Five Wines from Domaine Pichot, 2020

By Chris Kussack

Sometimes, reflecting on all I have written on the Loire Valley over the last twenty years, I feel I have only ever managed to scratch the surface of this wine region. Looking back solely over the last twelve months I have encountered cuvées never until that moment tasted, and been introduced to vignerons I had never before met (or even heard of in some cases), despite more than two decades of obsession with the region.

Some of these were young vignerons starting out in their very first vintage, like Alexandre Giquel, so it is no surprise they were new to me. Others, however, have been around a little longer, and sometimes I have to ask myself how I have managed to survive so long without ever encountering their wines.

 

Domaine Pichot

 

The Pichot family certainly fall into the latter category. This long line of vignerons can trace their viticultural activities in Vouvray back to the 18th century, as I described when I wrote up the 2015 Domaine Pichot Vouvray Coteau de la Biche just a few weeks ago.
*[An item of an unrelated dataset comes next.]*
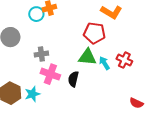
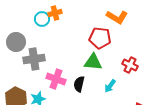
gray cross: (41, 54) -> (34, 59), moved, size x1.5
cyan arrow: (104, 63) -> (110, 86), moved, turned -112

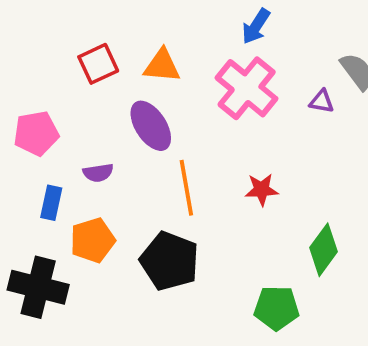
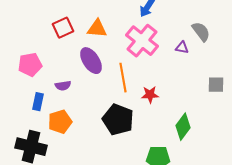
orange line: (186, 188) -> (123, 78), moved
black pentagon: (170, 261) -> (118, 120), moved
The domaine as it exists today, however, was not created until the 1990s, when the father Jean-Claude and the son Christophe Pichot joined forces.
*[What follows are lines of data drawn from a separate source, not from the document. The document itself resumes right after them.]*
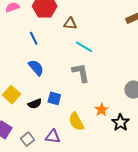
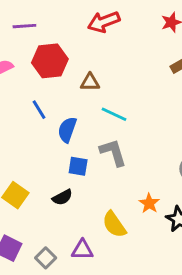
blue semicircle: (36, 68) -> (67, 130), moved, turned -114
blue square: (54, 98) -> (78, 166), moved
black semicircle: (35, 104) -> (62, 197), moved

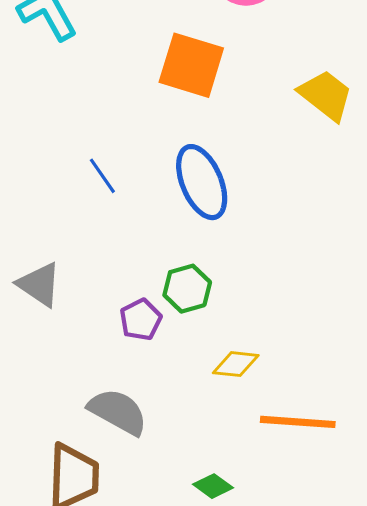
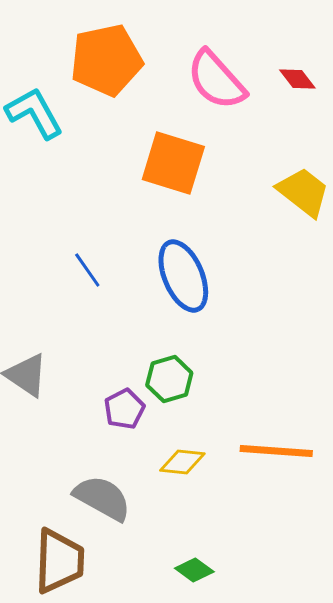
yellow diamond: (236, 364) -> (182, 462), moved
orange line: (298, 422) -> (276, 451), moved

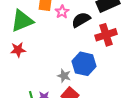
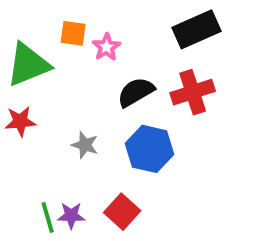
black semicircle: (81, 20) -> (136, 92), moved
gray star: (64, 76) -> (85, 145), moved

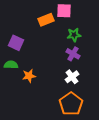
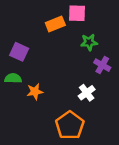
purple cross: (73, 54) -> (102, 65), moved
orange pentagon: (71, 104) -> (70, 125), moved

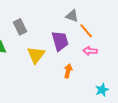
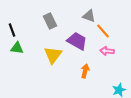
gray rectangle: (20, 27) -> (50, 21), moved
purple trapezoid: (60, 41) -> (77, 41), turned -45

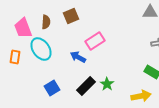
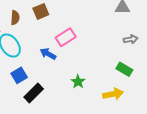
black rectangle: (86, 86) -> (34, 93), moved
blue square: (52, 88) -> (19, 75), moved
The former had vines at Le Peu de la Moriette, close to the town of Vouvray, while the latter was running a domaine inherited from grandparents and situated in the Vallée de Nouys, just up the road from Domaine des Aubuisières. Uniting the vineyards gave Christophe more than

24 hectares to work with, some in familiar and under-rated lieux-dits such as Le Marigny and the aforementioned Le Peu de la Moriette, others in less familiar vineyards such as Clos Cartaud and Clos Berger, both of which are situated well back on the plateau.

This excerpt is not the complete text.